> [Dataset entries]:
———

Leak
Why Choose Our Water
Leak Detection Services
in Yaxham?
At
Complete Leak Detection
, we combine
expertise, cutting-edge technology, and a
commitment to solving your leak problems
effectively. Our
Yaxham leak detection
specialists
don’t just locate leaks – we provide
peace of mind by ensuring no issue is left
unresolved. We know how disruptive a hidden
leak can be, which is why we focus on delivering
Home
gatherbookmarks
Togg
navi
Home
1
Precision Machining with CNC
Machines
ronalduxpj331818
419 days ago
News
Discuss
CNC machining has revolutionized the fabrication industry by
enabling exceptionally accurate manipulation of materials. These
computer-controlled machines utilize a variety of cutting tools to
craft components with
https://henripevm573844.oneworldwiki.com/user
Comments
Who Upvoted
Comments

———

> [WORK REQUEST]: I need exact copies of the lines from the one holding "419 days ago" through the end of the records above, and nothing beyond them.

> [TASK ANSWER]:
419 days ago
News
Discuss
CNC machining has revolutionized the fabrication industry by
enabling exceptionally accurate manipulation of materials. These
computer-controlled machines utilize a variety of cutting tools to
craft components with
https://henripevm573844.oneworldwiki.com/user
Comments
Who Upvoted
Comments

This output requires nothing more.